1: ISO/IEC 27001:2022 Lead Auditor (Information Security Management Systems) Course by CQI and IRCA Certified Training 1 2: ISO/IEC 27001 Lead Auditor Training Course by PECB 2

NEW QUESTION # 60
Does the security have the right to ask you to display your ID badges and check your bags?

• A. False
• B. True

Answer: B

Explanation:
Explanation
The security has the right to ask you to display your ID badges and check your bags. This statement is true, as it is part of the physical security measures that the organization implements to prevent unauthorized physical access, damage and interference to its information and information processing facilities. The security personnel are authorized to verify the identity and authorization of anyone entering or leaving the premises, as well as to inspect any bags or items that may contain information or information processing equipment. This is done to ensure that no information or assets are stolen, lost, damaged or compromised by unauthorized persons.

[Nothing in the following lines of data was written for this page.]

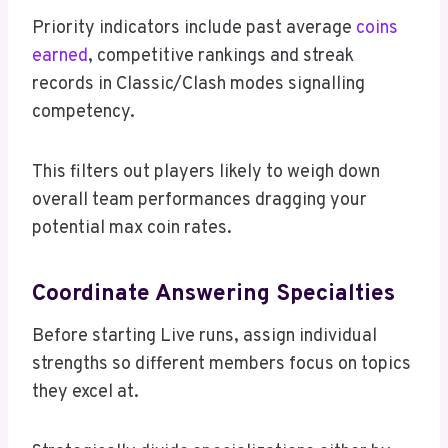
Priority indicators include past average
coins
earned
, competitive rankings and streak
records in Classic/Clash modes signalling
competency.
This filters out players likely to weigh down
overall team performances dragging your
potential max coin rates.
Coordinate Answering Specialties
Before starting Live runs, assign individual
strengths so different members focus on topics
they excel at.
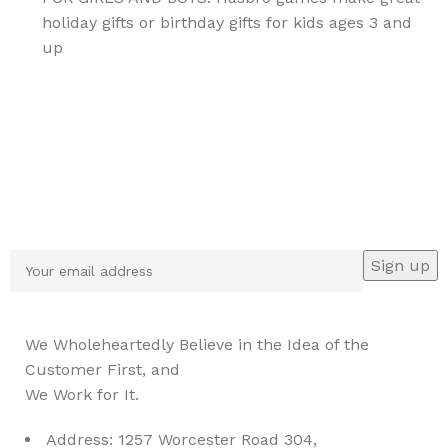
holiday gifts or birthday gifts for kids ages 3 and
up
Sign up To Us Newsletter
Be the First to Know. Sign up to newsletter today
We Wholeheartedly Believe in the Idea of the
Customer First, and
We Work for It.
Address: 1257 Worcester Road 304,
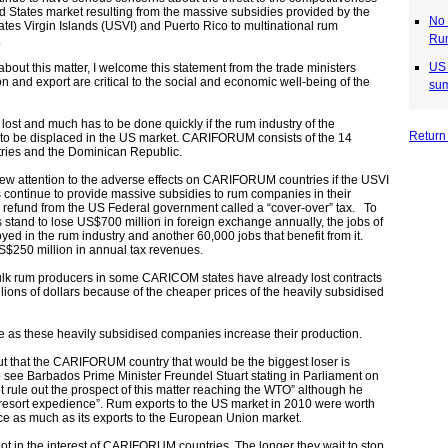
d States market resulting from the massive subsidies provided by the
No 
tes Virgin Islands (USVI) and Puerto Rico to multinational rum
Rum
.
US 
about this matter, I welcome this statement from the trade ministers
n and export are critical to the social and economic well-being of the
sum
ost and much has to be done quickly if the rum industry of the
Return
to be displaced in the US market. CARIFORUM consists of the 14
ies and the Dominican Republic.
rew attention to the adverse effects on CARIFORUM countries if the USVI
continue to provide massive subsidies to rum companies in their
ax refund from the US Federal government called a “cover-over” tax.
To
tand to lose US$700 million in foreign exchange annually,
the jobs of
ed in the rum industry and another 60,000 jobs that benefit from it.
S$250 million in annual tax revenues.
bulk rum producers in some CARICOM states have already lost contracts
lions of dollars because of the cheaper prices of the heavily subsidised
rse as these heavily subsidised companies increase their production.
ut that the CARIFORUM country that would be the biggest loser is
o see Barbados Prime Minister Freundel Stuart stating in Parliament on
rule out the prospect of this matter reaching the WTO” although he
st resort expedience”. Rum exports to the US market in 2010 were worth
e as much as its exports to the European Union market.
 not in the interest of CARIFORUM countries. The longer they wait to stop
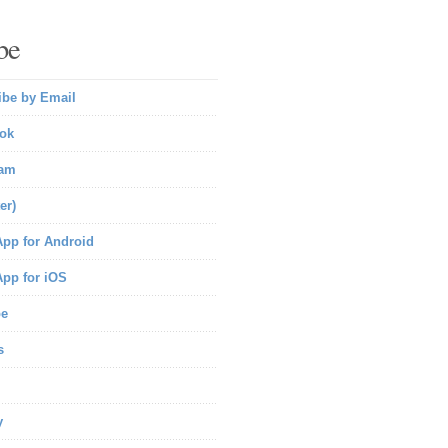
be
ibe by Email
ok
ram
er)
pp for Android
pp for iOS
be
s
y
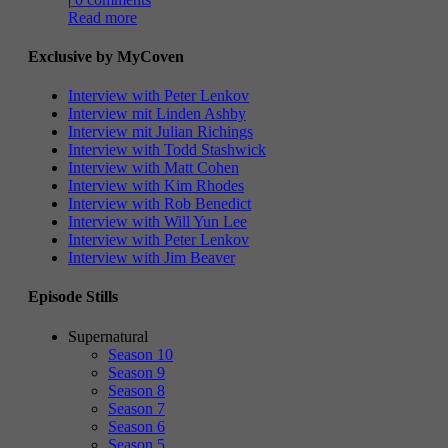
Read more
Exclusive by MyCoven
Interview with Peter Lenkov
Interview mit Linden Ashby
Interview mit Julian Richings
Interview with Todd Stashwick
Interview with Matt Cohen
Interview with Kim Rhodes
Interview with Rob Benedict
Interview with Will Yun Lee
Interview with Peter Lenkov
Interview with Jim Beaver
Episode Stills
Supernatural
Season 10
Season 9
Season 8
Season 7
Season 6
Season 5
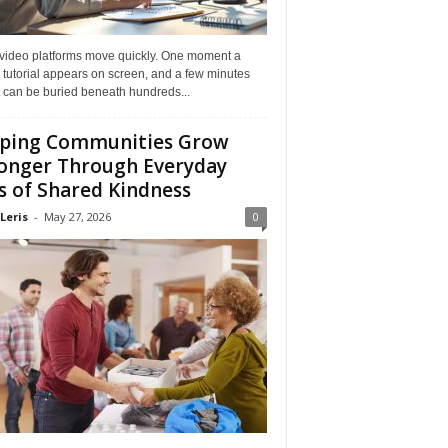
 video platforms move quickly. One moment a
 tutorial appears on screen, and a few minutes
it can be buried beneath hundreds...
ping Communities Grow
onger Through Everyday
s of Shared Kindness
Leris
-
May 27, 2026
0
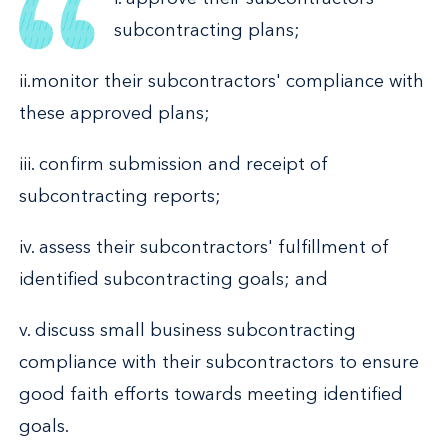
subcontracting plans;
ii.monitor their subcontractors' compliance with
these approved plans;
iii. confirm submission and receipt of
subcontracting reports;
iv. assess their subcontractors' fulfillment of
identified subcontracting goals; and
v. discuss small business subcontracting
compliance with their subcontractors to ensure
good faith efforts towards meeting identified
goals.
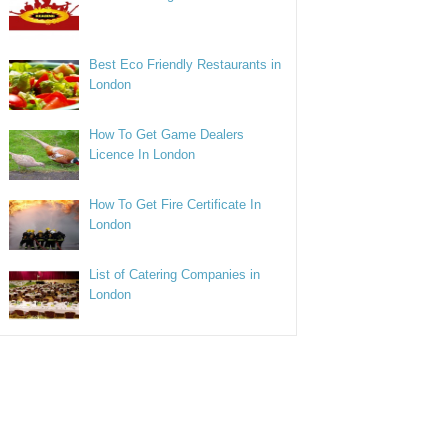
Best Eco Friendly Restaurants in
London
How To Get Game Dealers
Licence In London
How To Get Fire Certificate In
London
List of Catering Companies in
London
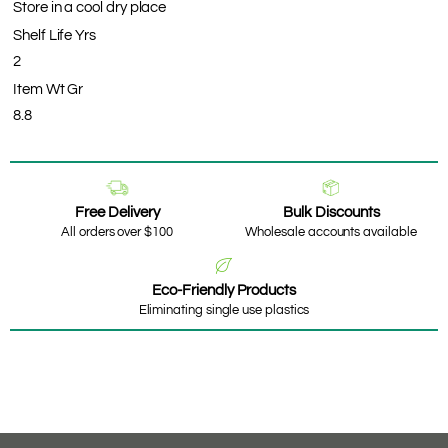
Store in a cool dry place
Shelf Life Yrs
2
Item Wt Gr
8.8
Free Delivery
Bulk Discounts
All orders over $100
Wholesale accounts available
Eco-Friendly Products
Eliminating single use plastics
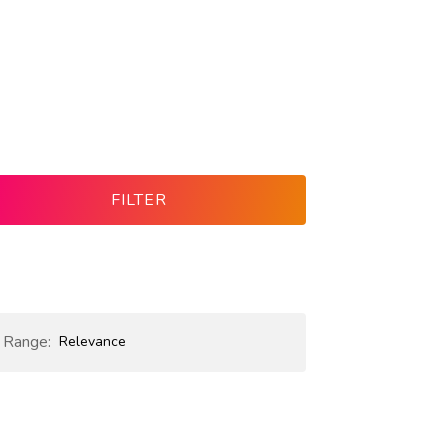
FILTER
e Range:
Relevance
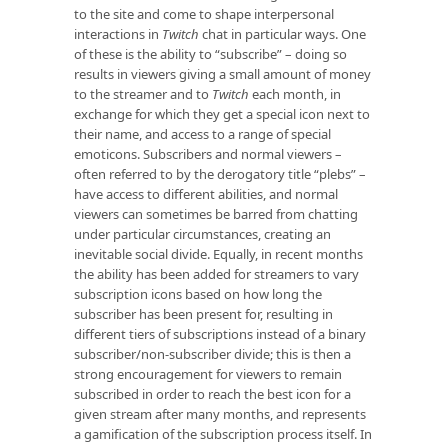
to the site and come to shape interpersonal
interactions in
Twitch
chat in particular ways. One
of these is the ability to “subscribe” – doing so
results in viewers giving a small amount of money
to the streamer and to
Twitch
each month, in
exchange for which they get a special icon next to
their name, and access to a range of special
emoticons. Subscribers and normal viewers –
often referred to by the derogatory title “plebs” –
have access to different abilities, and normal
viewers can sometimes be barred from chatting
under particular circumstances, creating an
inevitable social divide. Equally, in recent months
the ability has been added for streamers to vary
subscription icons based on how long the
subscriber has been present for, resulting in
different tiers of subscriptions instead of a binary
subscriber/non-subscriber divide; this is then a
strong encouragement for viewers to remain
subscribed in order to reach the best icon for a
given stream after many months, and represents
a gamification of the subscription process itself. In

ISO/IEC 27001:2022 requires the organization to implement physical and environmental security controls to prevent unauthorized physical access, damage and interference to the organization's information and information processing facilities (see clause A.11). References: CQI & IRCA Certified ISO/IEC
27001:2022 Lead Auditor Training Course, ISO/IEC 27001:2022 Information technology - Security techniques - Information security management systems - Requirements, What is Physical Security?

NEW QUESTION # 61
Which of the following is a possible event that can have a disruptive effect on the reliability of information?

• A. Vulnerability
• B. Threat
• C. Dependency
• D. Risk

Answer: B

Explanation:
A possible event that can have a disruptive effect on the reliability of information is a threat. A threat is anything that has the potential to harm an asset or its protection, such as a natural disaster, a human error, a malicious attack, etc. A threat can exploit a vulnerability or weakness in an asset or its protection and cause an adverse impact on the confidentiality, integrity or availability of information. ISO/IEC 27001:2022 defines threat as "potential cause of an unwanted incident, which can result in harm to a system or organization" (see clause 3.48). Reference: [CQI & IRCA Certified ISO/IEC 27001:2022 Lead Auditor Training Course], ISO/IEC 27001:2022 Information technology - Security techniques - Information security management systems - Requirements, What is Threat?

NEW QUESTION # 62
Which one of the following options is the definition of an interested party?

• A. A third party can appeal to an organisation when it perceives itself to be affected by a decision or activity
• B. An individual or organisation that can control, be controlled by, or perceive itself to be controlled by a decision or activity
• C. A person or organisation that can affect, be affected by or perceive itself to be affected by a decision or activity
• D. A group or organisation that can interfere in or perceive itself to be interfered with by a management decision

Answer: C

Explanation:
Explanation
This is the definition of an interested party according to ISO 27001:2013, clause 3.16. An interested party is essentially a stakeholder, i.e., a person or organization that can influence or be influenced by the information security management system (ISMS) or its activities. Interested parties can have different needs and expectations regarding the ISMS, and these should be identified and addressed by the organization.
References:
ISO/IEC 27001:2013, Information technology - Security techniques - Information security management systems - Requirements, clause 3.16 PECB Candidate Handbook ISO 27001 Lead Auditor, page 10 Identifying interested parties and their expectations for an ISO 27001 ISMS Examples of ISO 27001 interested parties

NEW QUESTION # 63
You are carrying out your first third-party ISMS surveillance audit as an Audit Team Leader. You are presently in the auditee's data centre with another member of your audit team.
Your colleague seems unsure as to the difference between an information security event and an information security incident. You attempt to explain the difference by providing examples.
Which three of the following scenarios can be defined as information security incidents?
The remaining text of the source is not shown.